20080724 on the road to ruin how being good at this tech stuff can get you into all sorts of trouble your neighbor wouldnt even try - plembo/onemoretech GitHub Wiki

title: On the Road to Ruin: How being good at this tech stuff can get you into all sorts of trouble your neighbor wouldn't even try link: https://onemoretech.wordpress.com/2008/07/24/on-the-road-to-ruin-how-being-good-at-this-tech-stuff-can-get-you-into-all-sorts-of-trouble-your-neighbor-wouldnt-even-try/ author: lembobro description: post_id: 485 created: 2008/07/24 03:12:05 created_gmt: 2008/07/24 03:12:05 comment_status: open post_name: on-the-road-to-ruin-how-being-good-at-this-tech-stuff-can-get-you-into-all-sorts-of-trouble-your-neighbor-wouldnt-even-try status: publish post_type: post

On the Road to Ruin: How being good at this tech stuff can get you into all sorts of trouble your neighbor wouldn't even try

The saga on my new T61 laptop from work continues.

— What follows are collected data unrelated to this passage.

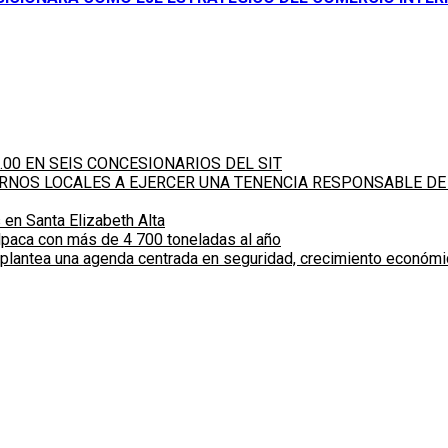
.00 EN SEIS CONCESIONARIOS DEL SIT
IERNOS LOCALES A EJERCER UNA TENENCIA RESPONSABLE DE
 en Santa Elizabeth Alta
alpaca con más de 4 700 toneladas al año
 plantea una agenda centrada en seguridad, crecimiento económ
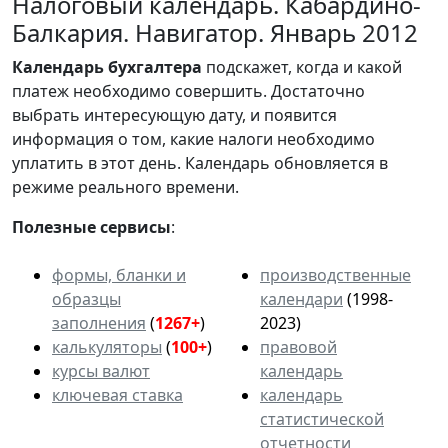
Налоговый календарь. Кабардино-
Балкария. Навигатор. Январь 2012
Календарь
бухгалтера
подскажет, когда и какой
платеж необходимо совершить. Достаточно
выбрать интересующую дату, и появится
информация о том, какие налоги необходимо
уплатить в этот день. Календарь обновляется в
режиме реального времени.
Полезные сервисы
:
формы, бланки и
производственные
образцы
календари
(1998-
заполнения
(
1267+
)
2023)
калькуляторы
(
100+
)
правовой
курсы валют
календарь
ключевая ставка
календарь
статистической
отчетности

In our last episode, frustrated by the total hosing of my new machine upon installing SP3 on the pristine Win XP image very excellently crafted by my good friend and colleague, Dave Presser, I once again threw caution to the wind and decided to reformat and install CentOS 5.2 x86_64 on the thing.

That went well. Which should have been a warning to me. No good deed goes unpunished.

Sitting here now, struggling to keep my eyes open until I can get to sleep just a little early tonight in preparation for a nice 4 day weekend, I find myself going over what I’ve learned, trying to sort out what will make instructive posts in the days to come.

Well, first of all, after going out and buying a super nice e-SATA and USB 2.0 enclosure for a stock Seagate 500 Gb 7200 rpm SATA drive, I’ve come to the conclusion that the cost-competitive Western Digital MyBook with the same capacity actually looks nicer and is probably better constructed.

Then there are the many little annoyances that come with putting Linux on a machine that was designed from the ground up to run Windows. Like issues with getting the O/S to recognize the built-in Intel 4965 wireless card, and how it really only took 3 of 6 packages from Axel Thimm’s repo to get it to work on the latest centosplus kernel — one of them being a kernel module that will need to be upgraded on the next kernel update. Thank God NetworkManager finally works — well, most of the time.

(Note that since CentOS 5.3 moved up to a kernel 2.6.18-128 that, among other things includes atheros wireless support out of the box, things have become much easier: case in point is that the 4965 now only needs the iwl3945-firmware package from rpmforge, or Red Hat, to work).

Evolution as a MS Exchange client. Seriously. Cheesy config screens. Overall clumsy user interfaces. Really badly implemented security. “Remember this password” dialogs that don’t actually commit anything, so you get prompted again and again. Half-baked address book integration with the Global Catalog (won’t work for me, and I’m an e-admin with intimate knowledge of who has what FSMO role). Really aggravating “sort descending” by default message listing. Calendar objects that stubbornly refuse to disappear when a cancellation message is accepted.

VMWare. Or is it VMware? Laptop has 2 network interfaces. Hardwire RJ-45 that plugs into LAN, and wireless (once you’ve got that working, see above). Wasted hour trying to figure out why machine that worked perfectly (almost, except for out-of-sync clock) all day long now won’t connect to network. Ugh. At work was plugged into the switch (well, desktop hub initially, company won’t spring for a new switch). Here at home running wireless. So VM guest needs to have 2 virtual network cards configured. One for the default bridged network (vmnet1), the other for the wireless (vmnet2). After vmware-config.pl reconfig of network, and going into guest config to add second card — voila! We’re connected!

Anyway, need to go to bed now. This weekend will tackle time sync issue. Something about CPU cycle divider used by shipping CentOS kernel. Need to try some user space options before I go there though.

All this just to run Linux on my work machine.

If SP3 had just loaded without blowing the thing up I could have spent the evening finishing another chapter in The Peloponnesian War.